The Jewellery Quarter Association is backing proposals for a route within the Quarter to celebrate Kathleen Dayus.
Many of us remember Kathleen who passed away just short of her 100th birthday. Kathleen was born at the time of the Boer War when the Quarter was a city slum and a manufacturing area. She grew up in the slums and eventually established her business in the Quarter.
Her autobiographical books are heart-warming and tear-jerking in chronicling a century of life in the Quarter with the ‘memory of the sights, sounds, and smells of her youth’.
Nearly all the places and buildings referred to in the books still remain and the descriptions are so evocative that you get a real sense of the life of the Quarter in its manufacturing heyday and why the area is still so ‘special’ to us all.

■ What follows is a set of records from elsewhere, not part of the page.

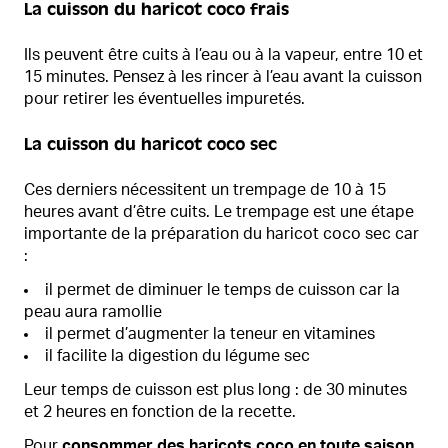
La cuisson du haricot coco frais
Ils peuvent être cuits à l’eau ou à la vapeur, entre 10 et
15 minutes. Pensez à les rincer à l’eau avant la cuisson
pour retirer les éventuelles impuretés.
La cuisson du haricot coco sec
Ces derniers nécessitent un trempage de 10 à 15
heures avant d’être cuits. Le trempage est une étape
importante de la préparation du haricot coco sec car
:
il permet de diminuer le temps de cuisson car la
peau aura ramollie
il permet d’augmenter la teneur en vitamines
il facilite la digestion du légume sec
Leur temps de cuisson est plus long : de 30 minutes
et 2 heures en fonction de la recette.
Pour
consommer des haricots coco en toute saison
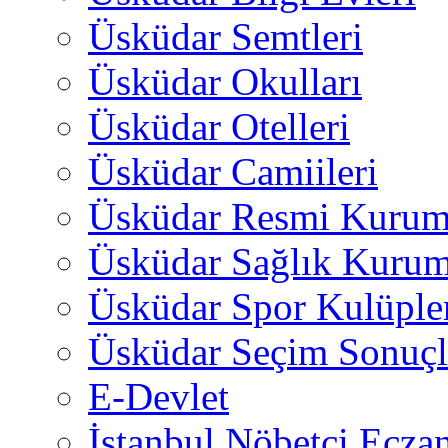
Üsküdar Semtleri
Üsküdar Okulları
Üsküdar Otelleri
Üsküdar Camiileri
Üsküdar Resmi Kurum
Üsküdar Sağlık Kurum
Üsküdar Spor Kulüple
Üsküdar Seçim Sonuçl
E-Devlet
İstanbul Nöbetçi Eczan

The Girl from Hockley (Virago) has been read on BBC Radio 4 as ‘Book of the Week’ and is on the school syllabus. Consultants have already looked at the possibilities and have suggested that Kathleen could come to mean to the Quarter what James Herriot means to the Yorkshire Dales!

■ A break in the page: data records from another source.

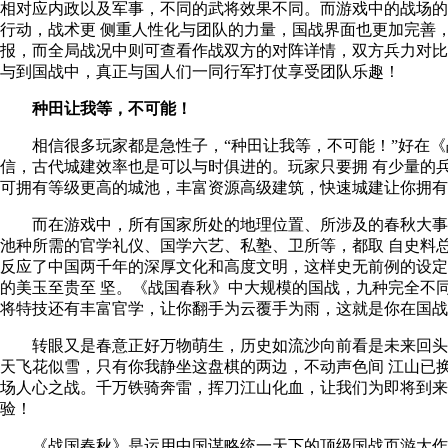
相对应内政以及军事，不同的武将效果不同。而游戏中的战场的
行动，战术更 侧重人性化与团队的
力量
，国战界面也更加完善
报，而全局战况中则可查看作战双方的对阵详情，双方兵力对比
与到国战中，真正与国人们一同行军打仗享受团队乐趣！
种田让我等，不可能！
相信很多玩家都是急性子，“种田让我等，不可能！”好在《
信，古代城建效率也是可以与时俱进的。玩家只要拥 有少量的
可拥有等级更高的城池，丰富资源高级建筑，快速城建让你拥有
而在游戏中，所有国家所处的地理位置、所涉及的春秋大事
池种所需的官学礼仪、国学六艺、私塾、卫所等，都取 自史料
反应了中国两千年的深厚文化和高度文明，这样史无前例的设定
的美玉至贵至 坚。《战国春秋》中大规模的国战，九种完全不
将特技还有丰富官学，让你翻手为云覆手为雨，这就是你在国战中
转眼又是春意正好万物萌生，历史如流沙向前看是未来回头
天飞花似雪，只有你我静坐这盘棋的两边，不动声色间 江山已
场人心之战。千万铁骑奔雷，挥刀江山化血，让我们为即将到来
验！
《战国春秋》是运用中国谋略统一天下的顶级国战页游大作！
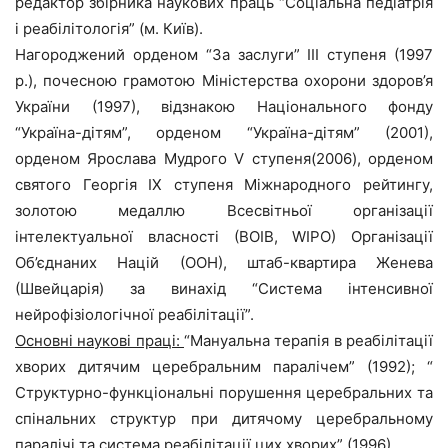
редактор збірника наукових праць “Соціальна педіатрія
і реабілітологія” (м. Київ).
Нагороджений орденом “За заслуги” III ступеня (1997
р.), почесною грамотою Міністерства охорони здоров’я
України (1997), відзнакою Національного фонду
“Україна-дітям”, орденом “Україна-дітям” (2001),
орденом Ярослава Мудрого V ступеня(2006), орденом
святого Георгія ІХ ступеня Міжнародного рейтингу,
золотою медаллю Всесвітньої організації
інтелектуальної власності (ВОІВ, WIPO) Організації
Об’єднаних Націй (ОOН), штаб-квартира Женева
(Швейцарія) за винахід “Система інтенсивної
нейрофізіологічної реабілітації”.
Основні наукові праці:
“Мануальна терапія в реабілітації
хворих дитячим церебральним паралічем” (1992); “
Структурно-функціональні порушення церебральних та
спінальних структур при дитячому церебральному
паралічі та система реабілітації цих хворих” (1996).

A trail is always helpful for visitors to find their way around and particularly useful in the complex layout of the Quarter. The Dayus Trail will start by the old fire station in Albion Street and pass along Tenby Street, Warstone Cemetery to the station in Vyse Street, and Hockley Street than back to the Chamberlain Clock, along Frederick Street, Legge Lane and finally to the old Fire Station again.

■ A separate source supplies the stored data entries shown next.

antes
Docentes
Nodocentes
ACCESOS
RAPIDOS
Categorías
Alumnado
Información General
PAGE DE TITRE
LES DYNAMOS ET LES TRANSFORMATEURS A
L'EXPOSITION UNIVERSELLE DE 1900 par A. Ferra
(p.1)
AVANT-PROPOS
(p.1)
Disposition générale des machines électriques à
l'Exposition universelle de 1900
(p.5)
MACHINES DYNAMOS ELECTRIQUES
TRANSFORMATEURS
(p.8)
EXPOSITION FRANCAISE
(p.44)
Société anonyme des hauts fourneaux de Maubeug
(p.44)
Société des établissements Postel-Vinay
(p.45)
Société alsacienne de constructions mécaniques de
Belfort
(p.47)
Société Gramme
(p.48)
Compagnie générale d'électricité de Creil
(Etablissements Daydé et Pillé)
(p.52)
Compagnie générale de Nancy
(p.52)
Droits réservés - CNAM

The route will include the street where she was born, her school, sites significant to her family, places she worked, various pubs, shops and the sites of scrapes and brawls as well as showing off some of the ‘best bits’ of our Quarter.
Art work will follow the route and sponsorship by Chord Developments has already been arranged for some plaques at important locations. Two squares are proposed at either end. The first, Albion Square, will hopefully combine with the refurbishment of the George & Dragon – which regularly crops up in Kathleen’s books as she ‘rescues’ her father!
At the other end of the Trial a new square, Dayus Square, will be created outside the Jewellers’ Arms which is close-by the low and high points in Kathleen’s life. It was in Hockley Street where she harrowingly ‘put her children up for adoption’ and the Square is in front of a new building on the site of where Kathleen established her business just after the Second World War.
Following the Parkinson Report, which looked at the future of the City, squares are be due to pop-up all over Birmingham and The Jewellery Quarter Association is lobbying for ‘us’ to have ‘our’ fair share. Parkinson says ‘Squares …… are not hard or expensive. Birmingham should commit to creating many more and using Section 106 agreements to fund them.’
The JQA is still in touch with Kathleen’s family who are very supportive and although things move very slowly in Birmingham, there is agreement that The Dayus Trail is a good idea and it is now one of the Regeneration Company’s priorities of spend from coffers of ‘our’ Section 106 planning gain collected over the years and allocated to the public realm in the Quarter.